Wu Yemei, Yi Jing, Zhang Qu
Hubei Cancer Hospital, Tongji Medical College, Huazhong University of Science and Technology, Wuhan, China.
School of Public Health, Tongji Medical College, Huazhong University of Science and Technology, Wuhan, China.
Front Nutr. 2024 Sep 13;11:1467259. doi: 10.3389/fnut.2024.1467259. eCollection 2024.
In the United States, cancer is a leading cause of mortality, with inflammation playing a crucial role in cancer progression and prognosis. Diet, with its capacity to modulate inflammatory responses, represents a potentially modifiable risk factor in cancer outcomes.
This study utilized data from the National Health and Nutrition Examination Survey (NHANES, 1999-2018) to investigate the association between the Dietary Inflammatory Index (DII), which reflects dietary-induced inflammation, and mortality among cancer survivors. A total of 3,011 participants diagnosed with cancer were included, with DII scores derived from dietary recall data. All-cause and cancer-related mortalities served as primary endpoints.

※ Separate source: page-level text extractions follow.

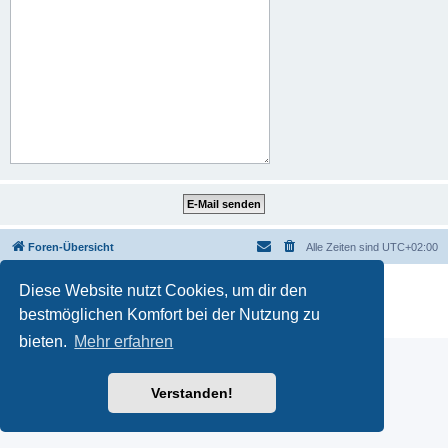
Foren-Übersicht
Alle Zeiten sind
UTC+02:00
Powered by
phpBB
® Forum Software © phpBB Limited
Diese Website nutzt Cookies, um dir den
Deutsche Übersetzung durch
phpBB.de
bestmöglichen Komfort bei der Nutzung zu
Datenschutz
|
Nutzungsbedingungen
bieten.
Mehr erfahren
Verstanden!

The study identified a significant linear positive correlation between higher DII scores and all-cause mortality among cancer survivors. Each unit increase in DII was associated with a 10% higher risk of all-cause mortality (hazard ratio [HR] per 1-unit increase, 1.10; 95% confidence interval [CI], 1.04-1.15). Similarly, a unit increase in DII was associated with a 13% higher risk of cancer-related mortality (HR per 1-unit increase, 1.13; 95% CI, 1.02-1.25). Kaplan-Meier analyses demonstrated higher all-cause mortality rates in individuals with elevated DII scores. Sensitivity analyses confirmed the robustness of these findings.
Adoption of an anti-inflammatory diet, characterized by lower DII scores, may improve survival outcomes in cancer survivors. These results emphasize the critical role of dietary interventions in post-cancer care.
在美国,癌症是主要的死亡原因之一,炎症在癌症进展和预后中起着关键作用。饮食具有调节炎症反应的能力,是癌症结局中一个潜在的可改变风险因素。
本研究利用国家健康与营养检查调查(NHANES,1999 - 2018年)的数据,调查反映饮食诱导炎症的饮食炎症指数(DII)与癌症幸存者死亡率之间的关联。共纳入3011名被诊断患有癌症的参与者,DII分数来自饮食回忆数据。全因死亡率和癌症相关死亡率作为主要终点。
该研究发现癌症幸存者中较高的DII分数与全因死亡率之间存在显著的线性正相关。DII每增加一个单位,全因死亡率风险就会增加10%(每增加1个单位的风险比[HR]为1.10;95%置信区间[CI]为1.04 - 1.15)。同样,DII每增加一个单位,癌症相关死亡率风险就会增加13%(每增加1个单位的HR为1.13;95%CI为1.02 - 1.25)。Kaplan - Meier分析表明,DII分数升高的个体全因死亡率更高。敏感性分析证实了这些发现的稳健性。
采用以较低DII分数为特征的抗炎饮食,可能会改善癌症幸存者的生存结局。这些结果强调了饮食干预在癌症后护理中的关键作用。